Summer is just around the corner, and it’s time to pull your bathing suits out of the closet, buy some sunblock, head down to the pool, and soak up some sunshine. But have you ever wondered what exactly goes into the water that fills swimming pools? It’s not something you can drink—that’s for sure. According to CNN, a group of researchers from the Center for Disease Control (CDC) collected water samples from 161 filters in public and private swimming pools across the country, more than half of which was contaminated with E. coli.
E. coli is a type of bacteria that lives in your intestines, according to a website run by the U.S. National Library of Medicine and the National Institutes of Health. Most types are harmless, but some can make you very ill, causing symptoms such as nausea, vomiting, diarrhea, severe abdominal cramps, and fever. The presence of E. coli in water indicates the presence of fecal matter in water. In other words, people poop in swimming pools. A lot.
The U.S. Environmental Protection Agency says that a large concentration of chlorine is usually included in pool water as a disinfectant.
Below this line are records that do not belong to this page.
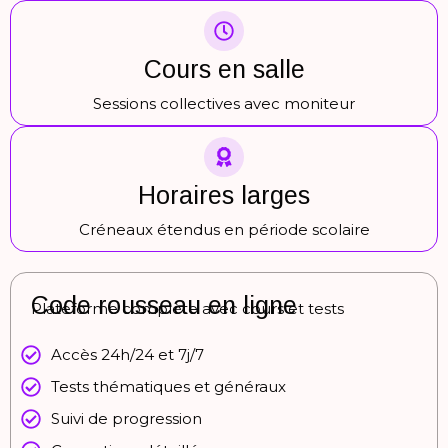
Cours en salle
Sessions collectives avec moniteur
Horaires larges
Créneaux étendus en période scolaire
Code rousseau en ligne
Plateforme complète avec cours et tests
Accès 24h/24 et 7j/7
Tests thématiques et généraux
Suivi de progression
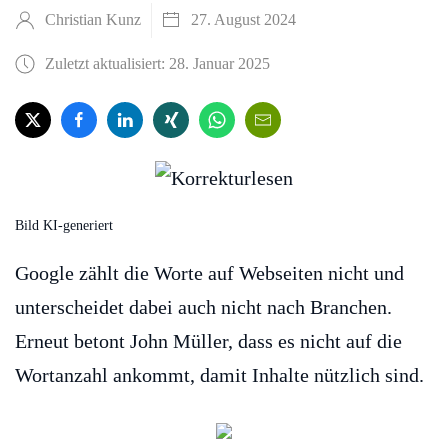
Christian Kunz
27. August 2024
Zuletzt aktualisiert: 28. Januar 2025
Bild KI-generiert
Google zählt die Worte auf Webseiten nicht und
unterscheidet dabei auch nicht nach Branchen.
Erneut betont John Müller, dass es nicht auf die
Wortanzahl ankommt, damit Inhalte nützlich sind.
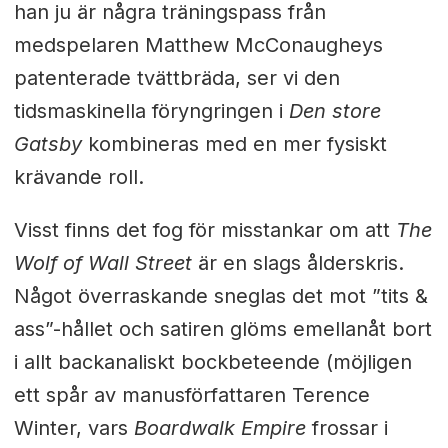
han ju är några träningspass från
medspelaren Matthew McConaugheys
patenterade tvättbräda, ser vi den
tidsmaskinella föryngringen i
Den store
Gatsby
kombineras med en mer fysiskt
krävande roll.
Visst finns det fog för misstankar om att
The
Wolf of Wall Street
är en slags ålderskris.
Något överraskande sneglas det mot ”tits &
ass”-hållet och satiren glöms emellanåt bort
i allt backanaliskt bockbeteende (möjligen
ett spår av manusförfattaren Terence
Winter, vars
Boardwalk Empire
frossar i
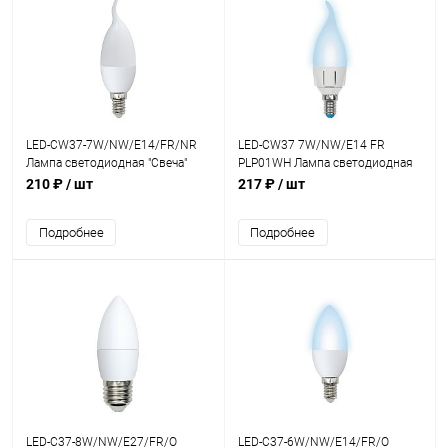
LED-CW37-7W/NW/E14/FR/NR
LED-CW37 7W/NW/E14 FR
Лампа светодиодная "Свеча"
PLP01WH Лампа светодиодная
Цвет свечения белый
Vople."свеча на ветру", белый
210 ₽
/ шт
217 ₽
/ шт
Подробнее
Подробнее
LED-C37-8W/NW/E27/FR/O
LED-C37-6W/NW/E14/FR/O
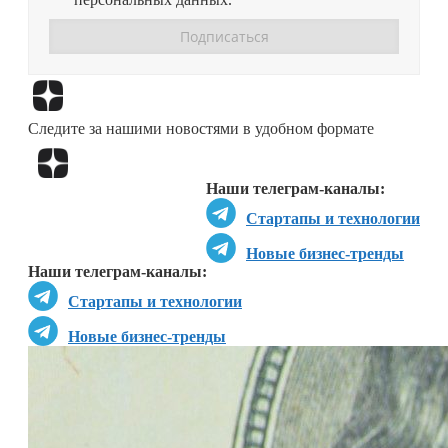
Перейти в
Дзен
Следите за нашими новостями в удобном формате
Перейти в
Дзен
Наши телеграм-каналы:
Стартапы и технологии
Новые бизнес-тренды
Наши телеграм-каналы:
Стартапы и технологии
Новые бизнес-тренды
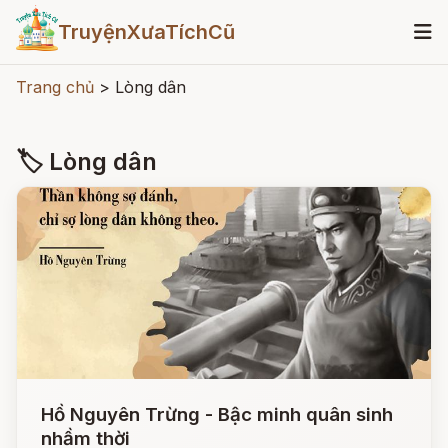
TruyệnXưaTíchCũ
Trang chủ
>
Lòng dân
🏷 Lòng dân
Hồ Nguyên Trừng - Bậc minh quân sinh
nhầm thời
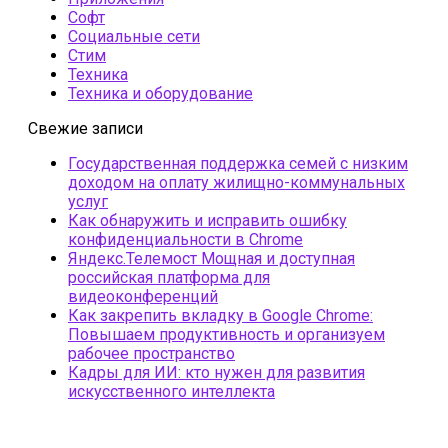
Софт
Социальные сети
Стим
Техника
Техника и оборудование
Свежие записи
Государственная поддержка семей с низким
доходом на оплату жилищно-коммунальных
услуг
Как обнаружить и исправить ошибку
конфиденциальности в Chrome
Яндекс.Телемост Мощная и доступная
российская платформа для
видеоконференций
Как закрепить вкладку в Google Chrome:
Повышаем продуктивность и организуем
рабочее пространство
Кадры для ИИ: кто нужен для развития
искусственного интеллекта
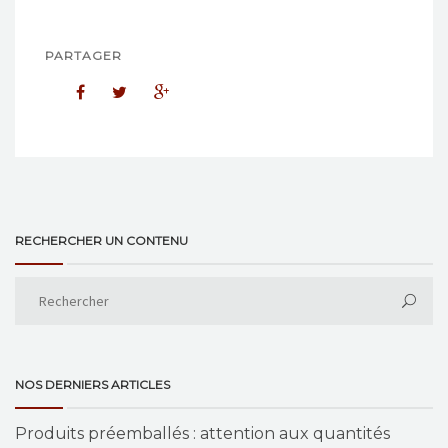
PARTAGER
RECHERCHER UN CONTENU
NOS DERNIERS ARTICLES
Produits préemballés : attention aux quantités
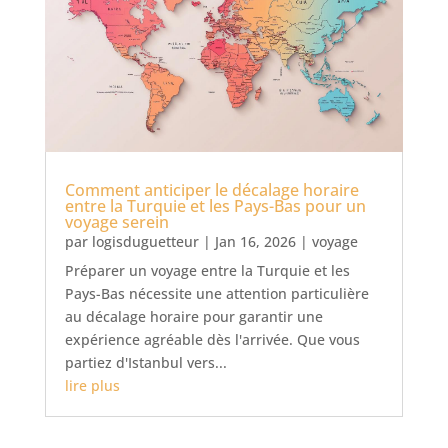
Comment anticiper le décalage horaire
entre la Turquie et les Pays-Bas pour un
voyage serein
par
logisduguetteur
|
Jan 16, 2026
|
voyage
Préparer un voyage entre la Turquie et les
Pays-Bas nécessite une attention particulière
au décalage horaire pour garantir une
expérience agréable dès l'arrivée. Que vous
partiez d'Istanbul vers...
lire plus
While all water contains at least a little chlorine (2 percent chlorine in drinking water, for example), pool water contains much, much more (12 percent to 95 percent). The reason for this is that pools are open to contamination from many sources, including the air itself, and that chlorine loses its potency as it evaporates with exposure to the sun. Theoretically, chlorine is supposed to kill bacteria and algae, and break down oils, lotions, skin flakes, and other forms of bather waste. Surely, with so much chlorine in the pool, E. coli shouldn’t be a problem.
Unfortunately, with the other dangers that such high concentrations of chlorine pose, people are turning to healthier, yet arguably less effective alternatives for pool cleaning and maintenance. According to the Baseline of Health Foundation, a study at the University of Cordoba in Spain found that haloacetic acids (HAAs), by-products of chlorine, were present in the urine of swimmers less than half an hour after they emerged from the pool. HAAs continued to appear in urine for up to three hours before they were fully expelled from the body. HAAs are, ironically enough, created as chlorine breaks down in water—the more chlorine you absorb, the higher your HAA levels are. According to an article on The Wall Street Journal, popular alternatives used instead of chlorine, such as saltwater, ozone gases, and ultraviolet light, don’t do nearly as good a job at killing bacteria as chlorine does.
According to Debbie Miles-Dutton, the Aquatics Director of the Recreation Department at the University of California, Santa Barbara, the pools at UCSB are well known in the district for their cleanliness and good water quality. To prevent introducing bacteria into the water, children who are not toilet trained are not allowed in the pool. During swimming classes, swimmers are required to take mandatory bathroom breaks as the pool is shut down for about ten minutes every hour. All pool cleaning and maintenance facilities are new or up to date.
So what can you do to protect yourself and others from poop in the pool? The CDC has some tips for healthy swimming. You can take a shower before you get into the pool, and wash your hands after you use the bathroom or change diapers to minimize the amount of bacteria you yourself introduce to the water—and encourage your friends to do the same so you don’t have to deal with their little friends. Remember that chlorine and other chemicals don’t kill bacteria instantly, so avoid swallowing pool water as well. Make sure kids take regular bathroom breaks—don’t wait for them to tell you that they need to use the bathroom, because at that time, it may be too late. Also, change diapers in a bathroom or in a diaper-changing area, and not at the poolside. Have a safe, bacteria-free summer!